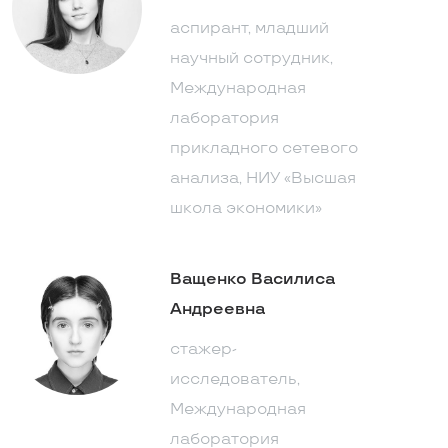
аспирант, младший
научный сотрудник,
Международная
лаборатория
прикладного сетевого
анализа, НИУ «Высшая
школа экономики»
Ващенкo Василиса
Андреевна
стажер-
исследователь,
Международная
лаборатория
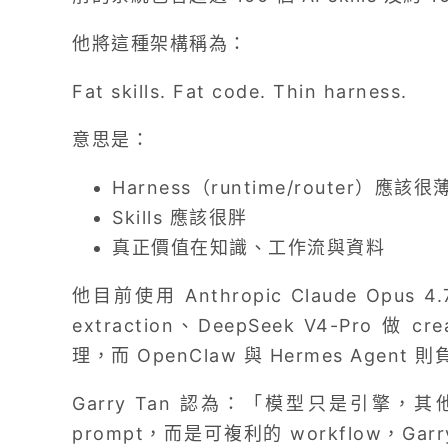
他將這種架構稱為：
Fat skills. Fat code. Thin harness.
意思是：
Harness（runtime/router）應該很
Skills 應該很胖
真正價值在知識、工作流與資料
他目前使用 Anthropic Claude Opus 4.7
extraction、DeepSeek V4-Pro 做 c
理，而 OpenClaw 與 Hermes Agent 則負
Garry Tan 認為：「模型只是引擎，其
prompt，而是可複利的 workflow，Gar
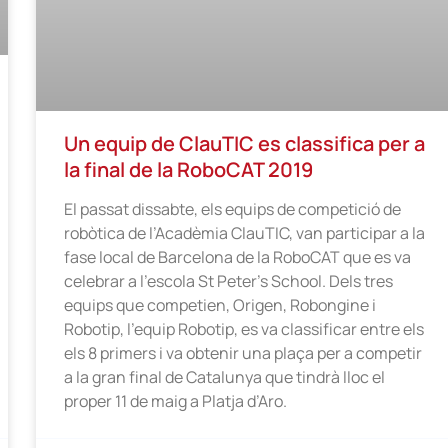
Un equip de ClauTIC es classifica per a
la final de la RoboCAT 2019
El passat dissabte, els equips de competició de
robòtica de l’Acadèmia ClauTIC, van participar a la
fase local de Barcelona de la RoboCAT que es va
celebrar a l’escola St Peter’s School. Dels tres
equips que competien, Origen, Robongine i
Robotip, l’equip Robotip, es va classificar entre els
els 8 primers i va obtenir una plaça per a competir
a la gran final de Catalunya que tindrà lloc el
proper 11 de maig a Platja d’Aro.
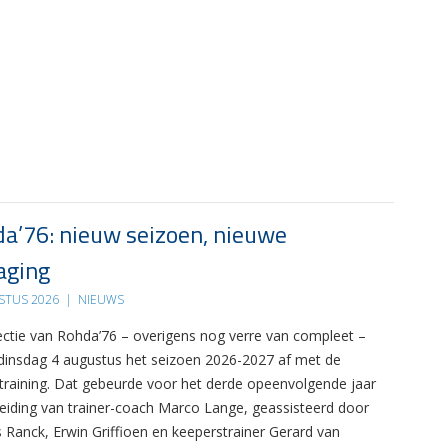
a’76: nieuw seizoen, nieuwe
aging
STUS 2026
|
NIEUWS
ectie van Rohda’76 – overigens nog verre van compleet –
 dinsdag 4 augustus het seizoen 2026-2027 af met de
 training. Dat gebeurde voor het derde opeenvolgende jaar
leiding van trainer-coach Marco Lange, geassisteerd door
s Ranck, Erwin Griffioen en keeperstrainer Gerard van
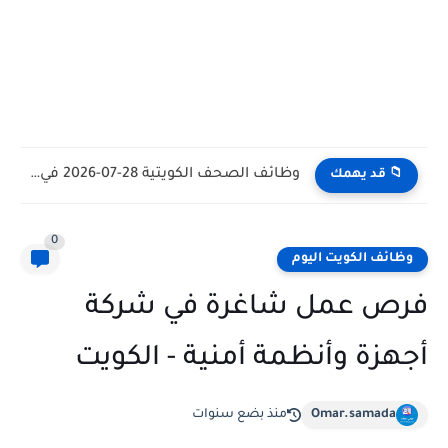
وظائف الكويت اليوم بتاريخ 28-07-2026 للأجانب والمواطنين في مختلف التخصصات
📁 قد يهمك
0
وظائف الكويت اليوم
فرص عمل شاغرة في شركة
أجهزة وأنظمة أمنية - الكويت
Omar.samada
منذ بضع سنوات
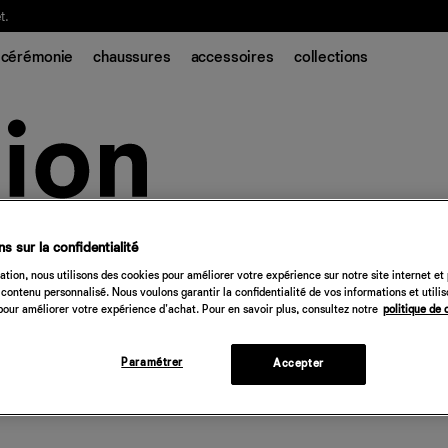
t.
cérémonie
chaussures
accessoires
collections
s sur la confidentialité
tion, nous utilisons des cookies pour améliorer votre expérience sur notre site internet et
contenu personnalisé. Nous voulons garantir la confidentialité de vos informations et utili
our améliorer votre expérience d'achat. Pour en savoir plus, consultez notre
politique de 
Paramétrer
Accepter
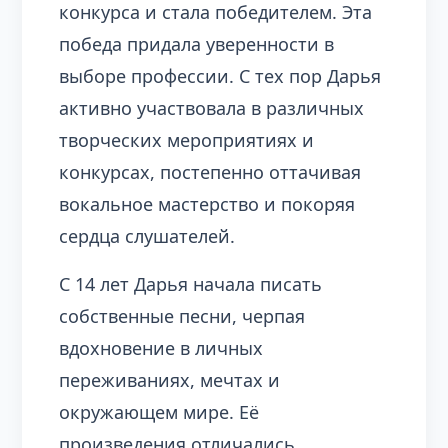
конкурса и стала победителем. Эта
победа придала уверенности в
выборе профессии. С тех пор Дарья
активно участвовала в различных
творческих мероприятиях и
конкурсах, постепенно оттачивая
вокальное мастерство и покоряя
сердца слушателей.
С 14 лет Дарья начала писать
собственные песни, черпая
вдохновение в личных
переживаниях, мечтах и
окружающем мире. Её
произведения отличались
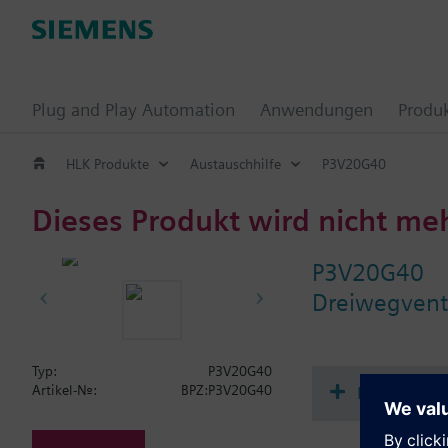
Plug and Play Automation
Anwendungen
Produ
HLK Produkte
Austauschhilfe
P3V20G40
Dieses Produkt wird nicht me
P3V20G40
Dreiwegvent
Typ:
P3V20G40
Dokument
Artikel-Nr.:
BPZ:P3V20G40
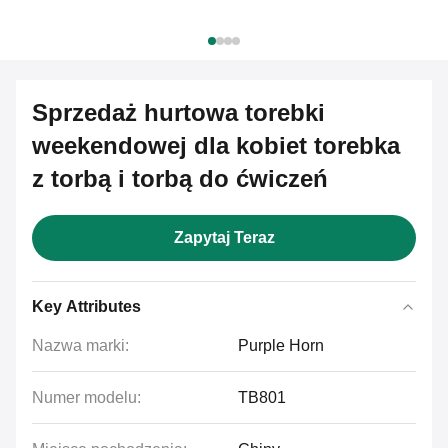
Sprzedaż hurtowa torebki
weekendowej dla kobiet torebka
z torbą i torbą do ćwiczeń
Zapytaj Teraz
Key Attributes
Nazwa marki:
Purple Horn
Numer modelu:
TB801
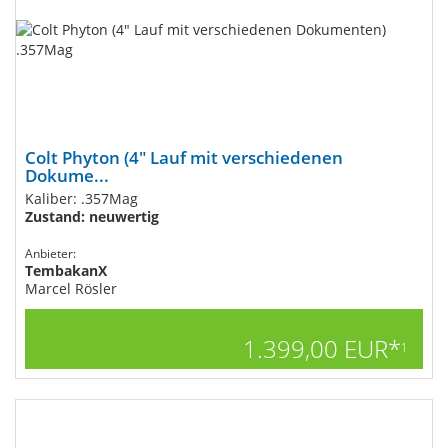
Colt Phyton (4" Lauf mit verschiedenen
Dokume...
Kaliber: .357Mag
Zustand: neuwertig
Anbieter:
TembakanX
Marcel Rösler
1.399,00 EUR*
1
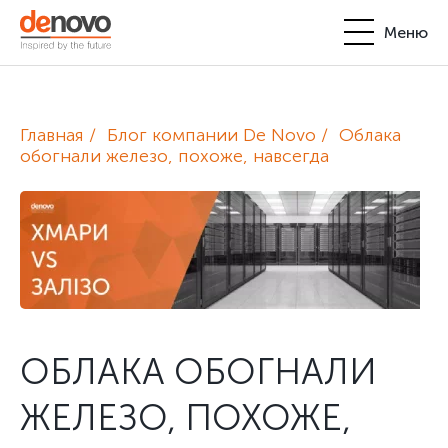
Меню
Продукты
Личный кабинет
Главная
Блог компании De Novo
Облака
De Novo
обогнали железо, похоже, навсегда
+380-44-200-93-39
UA
EN
request@denovo.ua
Партнерство
Блог
Контакты
ОБЛАКА ОБОГНАЛИ
ЖЕЛЕЗО, ПОХОЖЕ,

> _REQUIREMENT_
With the pictures omitted, print the lines above exactly, beginning at the line with "a’76: nieuw seizoen, nieuwe" and going on through the line with "произведения отличались".

> _WRITTEN SOLUTION_
a’76: nieuw seizoen, nieuwe
aging
STUS 2026
|
NIEUWS
ectie van Rohda’76 – overigens nog verre van compleet –
 dinsdag 4 augustus het seizoen 2026-2027 af met de
 training. Dat gebeurde voor het derde opeenvolgende jaar
leiding van trainer-coach Marco Lange, geassisteerd door
s Ranck, Erwin Griffioen en keeperstrainer Gerard van
وظائف الكويت اليوم بتاريخ 28-07-2026 للأجانب والمواطنين في مختلف التخصصات
📁 قد يهمك
0
وظائف الكويت اليوم
فرص عمل شاغرة في شركة
أجهزة وأنظمة أمنية - الكويت
Omar.samada
منذ بضع سنوات
t.
cérémonie
chaussures
accessoires
collections
s sur la confidentialité
tion, nous utilisons des cookies pour améliorer votre expérience sur notre site internet et
contenu personnalisé. Nous voulons garantir la confidentialité de vos informations et utili
our améliorer votre expérience d'achat. Pour en savoir plus, consultez notre
politique de 
Paramétrer
Accepter
конкурса и стала победителем. Эта
победа придала уверенности в
выборе профессии. С тех пор Дарья
активно участвовала в различных
творческих мероприятиях и
конкурсах, постепенно оттачивая
вокальное мастерство и покоряя
сердца слушателей.
С 14 лет Дарья начала писать
собственные песни, черпая
вдохновение в личных
переживаниях, мечтах и
окружающем мире. Её
произведения отличались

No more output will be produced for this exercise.